Fig. 4.

Effects of nifedipine (gray bars) on apoptosis, inflammation and oxidative stress during and after 4 weeks of incubation compared to glial-cell line derived neurotrophic factor (open bars) and controls (black bars). Cell viability was tested by investigating slice media for lactate dehydrogenase (LDH) (A, n=10), as well as for DOPAC and dopamine release (B, n=6). Slice extracts were evaluated for proinflammatory cytokines (interleukin-1β, IL-1β; macrophage inflammatory protein-2, MIP-2; tumor necrosis factor-α, TNF-α (C, n=6).
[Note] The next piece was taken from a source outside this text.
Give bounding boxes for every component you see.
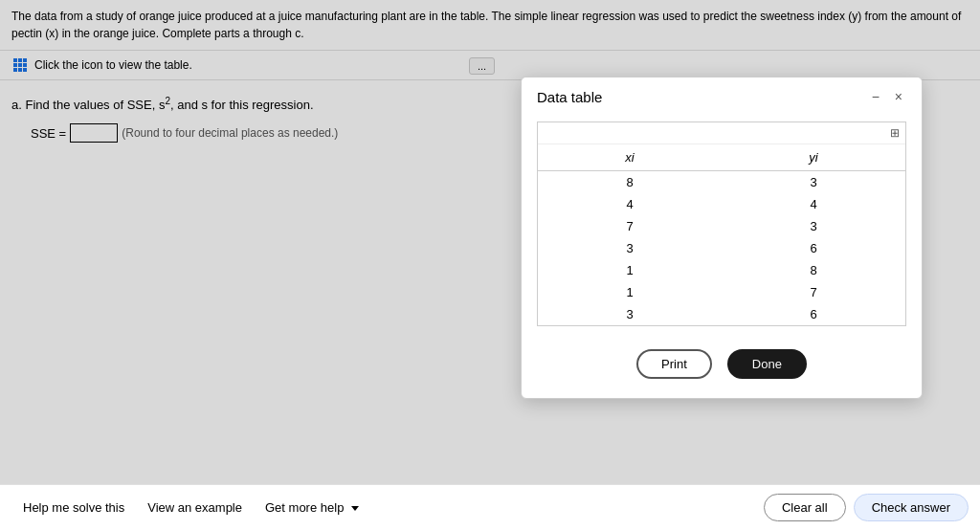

Apoptosis was measured by examining caspase-3 activity in slice extracts (D, n=10). Western Blot analysis of catalase (2 isoforms at 60 and 140 kDa) performed on slice extracts revealed the level of oxidative stress (E and F, n=8). Values are given as mean±SEM optical density (A, D, F) or ng/ml correlated to 1 mg protein (B) or pg per 1 mg protein. Western Blots were normalized to actin expression (E and F). Statistical analysis was performed by one-way ANOVA with a subsequent Bonferroni posthoc test (*p<0.05; **p<0.01; ***p<0.001).